» **Problem description**
Every line from the start of the records through the line with "in your business." is to be written out exactly; pictures are not.

### Stored data ###

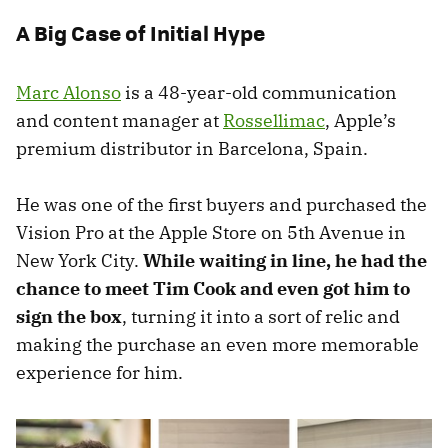
A Big Case of Initial Hype
Marc Alonso
is a 48-year-old communication
and content manager at
Rossellimac
, Apple’s
premium distributor in Barcelona, Spain.
He was one of the first buyers and purchased the
Vision Pro at the Apple Store on 5th Avenue in
New York City.
While waiting in line, he had the
chance to meet Tim Cook and even got him to
sign the box
, turning it into a sort of relic and
making the purchase an even more memorable
experience for him.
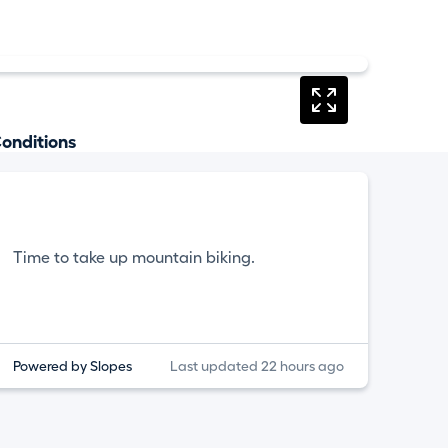
onditions
Time to take up mountain biking.
Powered by Slopes
Last updated 22 hours ago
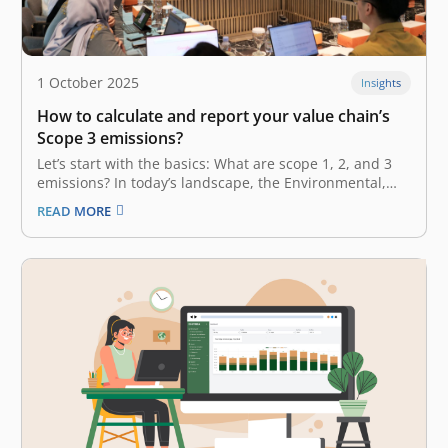
1 October 2025
Insights
How to calculate and report your value chain’s
Scope 3 emissions?
Let’s start with the basics: What are scope 1, 2, and 3
emissions? In today’s landscape, the Environmental,
Social, and Governance (ESG) factor is no longer a
READ MORE
“nice-to-have” or additional perk in your business.
Rather, it has become a necessity—a fundamental
factor embedded in your…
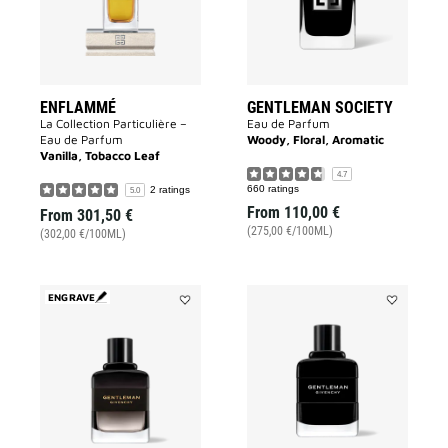
ENFLAMMÉ
GENTLEMAN SOCIETY
La Collection Particulière –
Eau de Parfum
Eau de Parfum
Woody, Floral, Aromatic
Vanilla, Tobacco Leaf
4.7
660 ratings
2 ratings
5.0
From
110,00 €
From
301,50 €
(275,00 €/100ML)
(302,00 €/100ML)
ENGRAVE
Add
Add
GENTLEMAN
GENTLEMA
BOISÉE
GIVENCHY
to
to
wishlist
wishlist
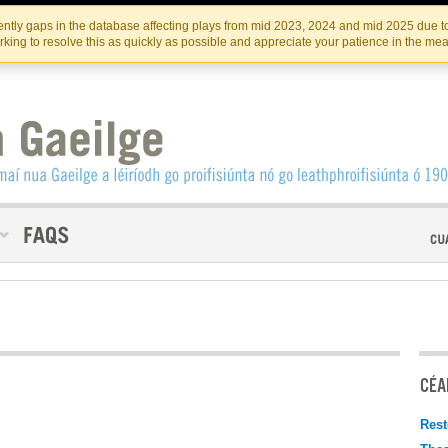
Skip
Skip
to
to
INSTITIúID TéATAIR NA HÉIREANN
IRI
ntly gaps in the database affecting plays from mid 2023, 2024 and mid 2025 due to
the
content
king to resolve this as quickly as possible and appreciate your patience in the me
content
CÉAD
Rest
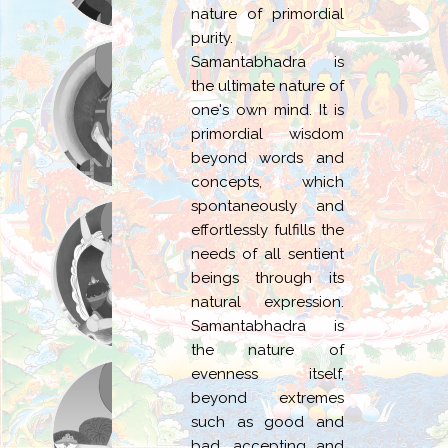
nature of primordial
purity.
Samantabhadra is
the ultimate nature of
one's own mind. It is
primordial wisdom
beyond words and
concepts, which
spontaneously and
effortlessly fulfills the
needs of all sentient
beings through its
natural expression.
Samantabhadra is
the nature of
evenness itself,
beyond extremes
such as good and
bad, accepting and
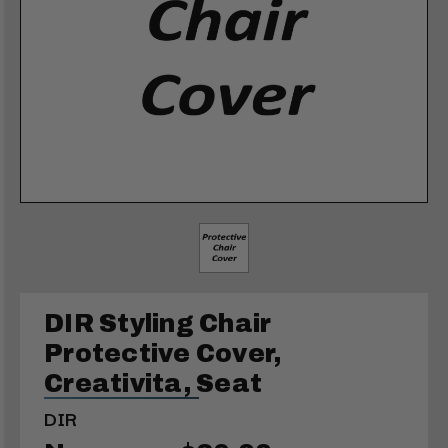
DIR Styling Chair
Protective Cover,
Creativita, Seat
DIR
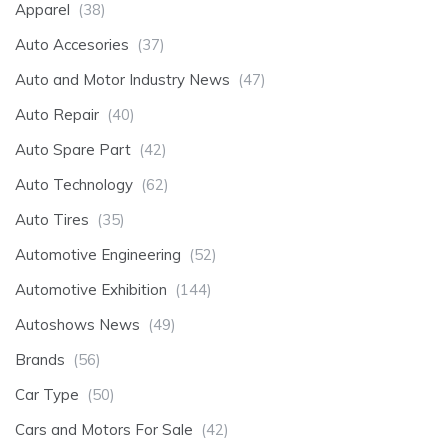
Apparel
(38)
Auto Accesories
(37)
Auto and Motor Industry News
(47)
Auto Repair
(40)
Auto Spare Part
(42)
Auto Technology
(62)
Auto Tires
(35)
Automotive Engineering
(52)
Automotive Exhibition
(144)
Autoshows News
(49)
Brands
(56)
Car Type
(50)
Cars and Motors For Sale
(42)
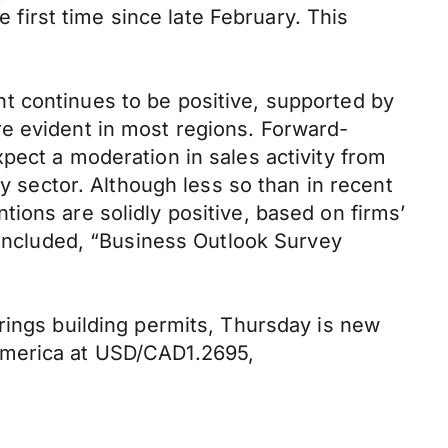
e first time since late February. This
.
t continues to be positive, supported by
re evident in most regions. Forward-
pect a moderation in sales activity from
gy sector. Although less so than in recent
ions are solidly positive, based on firms’
 concluded, “Business Outlook Survey
rings building permits, Thursday is new
America at USD/CAD1.2695,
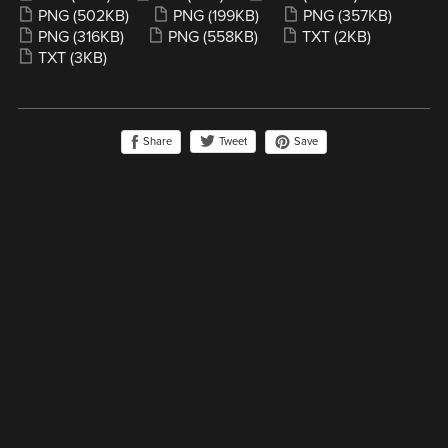
PNG
(502KB)
PNG
(199KB)
PNG
(357KB)
PNG
(316KB)
PNG
(558KB)
TXT
(2KB)
TXT
(3KB)
Share
Save
Tweet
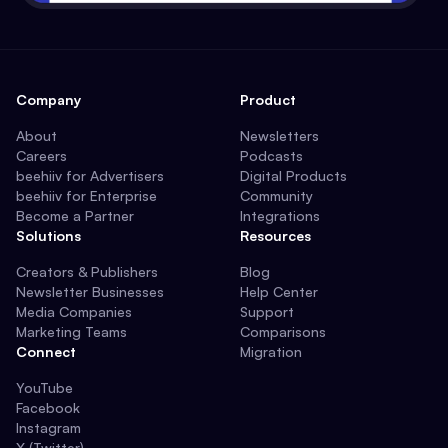
Company
Product
About
Newsletters
Careers
Podcasts
beehiiv for Advertisers
Digital Products
beehiiv for Enterprise
Community
Become a Partner
Integrations
Solutions
Resources
Creators & Publishers
Blog
Newsletter Businesses
Help Center
Media Companies
Support
Marketing Teams
Comparisons
Connect
Migration
YouTube
Facebook
Instagram
X (Twitter)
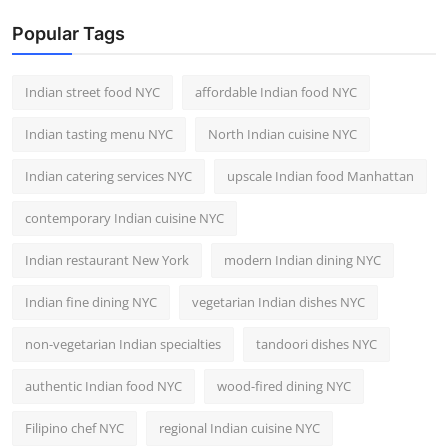
Popular Tags
Indian street food NYC
affordable Indian food NYC
Indian tasting menu NYC
North Indian cuisine NYC
Indian catering services NYC
upscale Indian food Manhattan
contemporary Indian cuisine NYC
Indian restaurant New York
modern Indian dining NYC
Indian fine dining NYC
vegetarian Indian dishes NYC
non-vegetarian Indian specialties
tandoori dishes NYC
authentic Indian food NYC
wood-fired dining NYC
Filipino chef NYC
regional Indian cuisine NYC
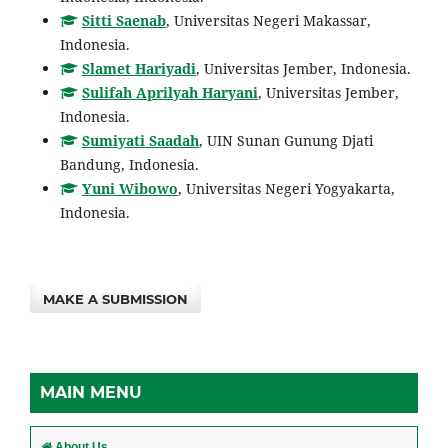
Sitti Saenab
, Universitas Negeri Makassar,
Indonesia.
Slamet Hariyadi
, Universitas Jember, Indonesia.
Sulifah Aprilyah Haryani
, Universitas Jember,
Indonesia.
Sumiyati Saadah
, UIN Sunan Gunung Djati
Bandung, Indonesia.
Yuni Wibowo
, Universitas Negeri Yogyakarta,
Indonesia.
MAKE A SUBMISSION
MAIN MENU
About Us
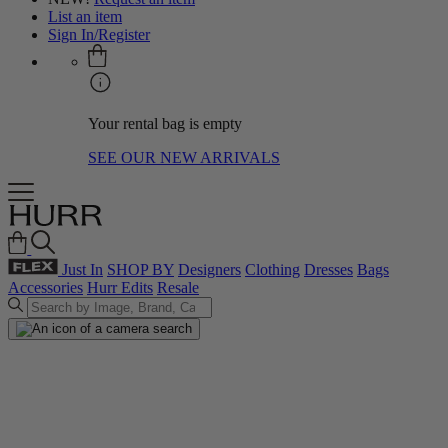
List an item
Sign In/Register
Your rental bag is empty
SEE OUR NEW ARRIVALS
Just In
SHOP BY
Designers
Clothing
Dresses
Bags
Accessories
Hurr Edits
Resale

###

» **Written solution**
A Big Case of Initial Hype
Marc Alonso
is a 48-year-old communication
and content manager at
Rossellimac
, Apple’s
premium distributor in Barcelona, Spain.
He was one of the first buyers and purchased the
Vision Pro at the Apple Store on 5th Avenue in
New York City.
While waiting in line, he had the
chance to meet Tim Cook and even got him to
sign the box
, turning it into a sort of relic and
making the purchase an even more memorable
experience for him.
onditions
Time to take up mountain biking.
Powered by Slopes
Last updated 22 hours ago
1 October 2025
Insights
How to calculate and report your value chain’s
Scope 3 emissions?
Let’s start with the basics: What are scope 1, 2, and 3
emissions? In today’s landscape, the Environmental,
Social, and Governance (ESG) factor is no longer a
READ MORE
“nice-to-have” or additional perk in your business.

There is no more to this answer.